Liverpool Sound and Vision Rating *****

In 1992 an album was released by the name of Little Earthquakes and the impression it made on those who heard it turned the composer of the delicate and angst ridden tunes into at first a cult hero and then over the ensuing 20 years has turned her into an absolute legend. Tori Amos doesn’t sit still, not at her beloved piano and more importantly not in her life. Just a little over a year since she released her first foray into classical music, she has come out all guns blazing with the breathtaking Gold Dust.

Gold Dust combines all the best of Tori Amos’ distinguished career and gives them a new lease on life that wasn’t exactly needed but the result is an incredible and passionate album full of songs that you will know but somehow will the listener revelling in them as if they were the first time they had ever been heard.

The album will have its detractors of that you can lay money on it; some may even call it a self- indulgent retrospective or other non deserving platitudes; however the album will speak for itself in terms of its beauty and fresh idealism that it brings out in Tori’s music.

Gold Dust makes use of the world renowned Metropole Orchestra and on the 14 songs that have been re-worked, re-assembled and re-thought, each new segment, each adaptation of the time honoured strings that have littered and taken root in her albums, has taken on a new life. This new state may upset the purists who prefer to see songs always kept in their original format, never growing or expressing their depth but some songs and artists are not really meant to be kept in a stringent and uncomfortable bind, they need to be expressed and expressive.

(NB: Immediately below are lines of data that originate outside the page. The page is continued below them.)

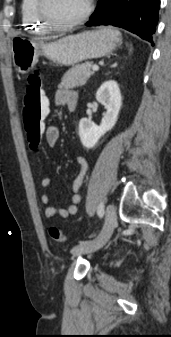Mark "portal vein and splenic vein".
Masks as SVG:
<instances>
[{
  "mask_svg": "<svg viewBox=\"0 0 171 337\" xmlns=\"http://www.w3.org/2000/svg\"><path fill=\"white\" fill-rule=\"evenodd\" d=\"M98 69H99V67H98L97 65H93V66H92V70H93V71H97Z\"/></svg>",
  "mask_w": 171,
  "mask_h": 337,
  "instance_id": "18ae733b",
  "label": "portal vein and splenic vein"
}]
</instances>
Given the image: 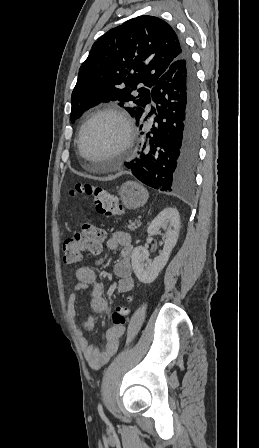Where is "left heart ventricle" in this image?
Returning <instances> with one entry per match:
<instances>
[{
	"label": "left heart ventricle",
	"mask_w": 259,
	"mask_h": 448,
	"mask_svg": "<svg viewBox=\"0 0 259 448\" xmlns=\"http://www.w3.org/2000/svg\"><path fill=\"white\" fill-rule=\"evenodd\" d=\"M122 135V125L112 116H102L92 121L81 139V159L86 162H106L112 157V148Z\"/></svg>",
	"instance_id": "left-heart-ventricle-1"
}]
</instances>
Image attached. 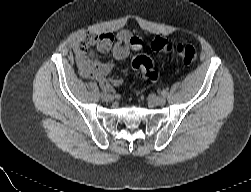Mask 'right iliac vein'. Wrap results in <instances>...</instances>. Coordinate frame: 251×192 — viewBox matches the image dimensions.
Segmentation results:
<instances>
[{
  "mask_svg": "<svg viewBox=\"0 0 251 192\" xmlns=\"http://www.w3.org/2000/svg\"><path fill=\"white\" fill-rule=\"evenodd\" d=\"M104 99H105L106 101L110 102V101H113V100H114V96L111 95V94H107V95L104 97Z\"/></svg>",
  "mask_w": 251,
  "mask_h": 192,
  "instance_id": "1",
  "label": "right iliac vein"
}]
</instances>
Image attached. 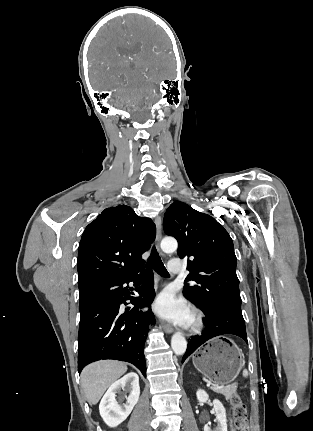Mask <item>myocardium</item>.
<instances>
[{"label":"myocardium","mask_w":313,"mask_h":431,"mask_svg":"<svg viewBox=\"0 0 313 431\" xmlns=\"http://www.w3.org/2000/svg\"><path fill=\"white\" fill-rule=\"evenodd\" d=\"M205 327L203 313L198 309H192L190 313L189 329L192 333H200Z\"/></svg>","instance_id":"myocardium-1"}]
</instances>
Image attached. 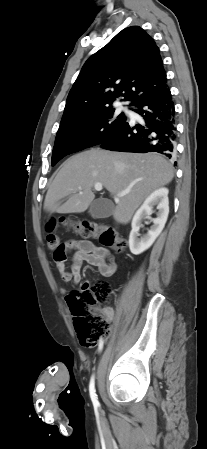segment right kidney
Segmentation results:
<instances>
[{
    "label": "right kidney",
    "instance_id": "obj_1",
    "mask_svg": "<svg viewBox=\"0 0 207 449\" xmlns=\"http://www.w3.org/2000/svg\"><path fill=\"white\" fill-rule=\"evenodd\" d=\"M168 189L159 188L151 193L142 206L136 211L132 219V230L129 236V248L131 253L139 255L147 250L162 232L169 214ZM153 206H157L158 212L155 219H151ZM151 219L153 225L147 234L139 238V229L144 219Z\"/></svg>",
    "mask_w": 207,
    "mask_h": 449
}]
</instances>
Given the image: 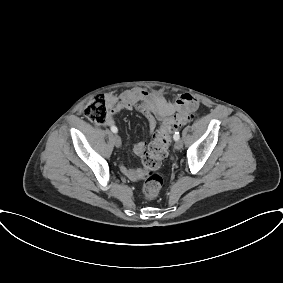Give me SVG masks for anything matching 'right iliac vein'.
Here are the masks:
<instances>
[{
    "mask_svg": "<svg viewBox=\"0 0 283 283\" xmlns=\"http://www.w3.org/2000/svg\"><path fill=\"white\" fill-rule=\"evenodd\" d=\"M113 142H114V145L116 146V147H120L121 146V144H122V142H121V138L117 135V134H115L114 136H113Z\"/></svg>",
    "mask_w": 283,
    "mask_h": 283,
    "instance_id": "obj_1",
    "label": "right iliac vein"
}]
</instances>
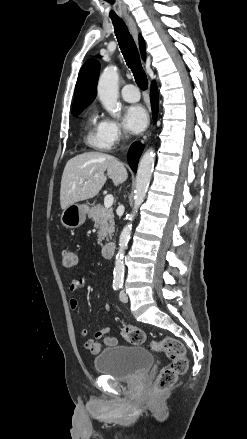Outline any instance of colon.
Here are the masks:
<instances>
[{"label": "colon", "instance_id": "obj_1", "mask_svg": "<svg viewBox=\"0 0 247 439\" xmlns=\"http://www.w3.org/2000/svg\"><path fill=\"white\" fill-rule=\"evenodd\" d=\"M77 262L78 260L75 253L71 251H65L63 253V264L65 267H75ZM122 337L133 345H141L146 341L144 331L133 325H125L123 327ZM151 348L156 352H164L168 359V364L159 373L155 383V390L161 392L171 387L178 377L186 372L188 366L186 350L180 341L173 338L153 341Z\"/></svg>", "mask_w": 247, "mask_h": 439}]
</instances>
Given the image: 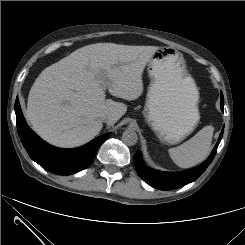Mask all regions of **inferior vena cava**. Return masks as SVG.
Listing matches in <instances>:
<instances>
[{"label": "inferior vena cava", "mask_w": 245, "mask_h": 245, "mask_svg": "<svg viewBox=\"0 0 245 245\" xmlns=\"http://www.w3.org/2000/svg\"><path fill=\"white\" fill-rule=\"evenodd\" d=\"M102 122H108L109 118L107 116H103L101 119H100Z\"/></svg>", "instance_id": "602c4592"}]
</instances>
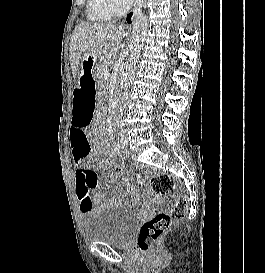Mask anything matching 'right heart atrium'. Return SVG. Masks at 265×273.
Listing matches in <instances>:
<instances>
[{
    "instance_id": "1",
    "label": "right heart atrium",
    "mask_w": 265,
    "mask_h": 273,
    "mask_svg": "<svg viewBox=\"0 0 265 273\" xmlns=\"http://www.w3.org/2000/svg\"><path fill=\"white\" fill-rule=\"evenodd\" d=\"M133 0H102L106 8L113 14L125 12L131 6Z\"/></svg>"
}]
</instances>
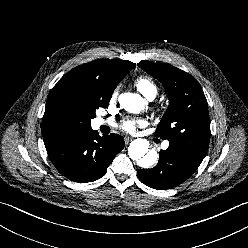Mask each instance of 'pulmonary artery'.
<instances>
[{"mask_svg": "<svg viewBox=\"0 0 248 248\" xmlns=\"http://www.w3.org/2000/svg\"><path fill=\"white\" fill-rule=\"evenodd\" d=\"M154 97H155V95H151L150 97H148V99H149V100H153ZM97 124H98V125L104 124V120H103V119H97ZM162 146H163L164 149L168 148L169 142H167V141L164 142Z\"/></svg>", "mask_w": 248, "mask_h": 248, "instance_id": "1", "label": "pulmonary artery"}]
</instances>
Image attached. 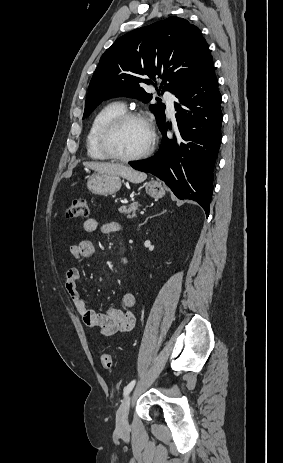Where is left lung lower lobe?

From the moment the song Flavour kicks in to the last demanding notes of Girl Disappearing, the exquisite, the sheer overall brilliance of the music flows like a grand river, unimpeded and rapid. No where does this reimaging of some of the more expressive and personal songs of Tori’s music show more than on tunes such as the bitterness of Silent All These Years, the charm of Star of Wonder or the precociousness of Precious Things.

 It’s hard to imagine what would have happened to Tori’s career had she been able to record the songs in this particular way in the last 20 years. Perhaps the world of music would have been a different place and for her legion of fans, a much less defined position but for Tori perhaps it would have cemented her position as the leading woman musician of her time.

All you need to know is it is brilliant, an album of excellence.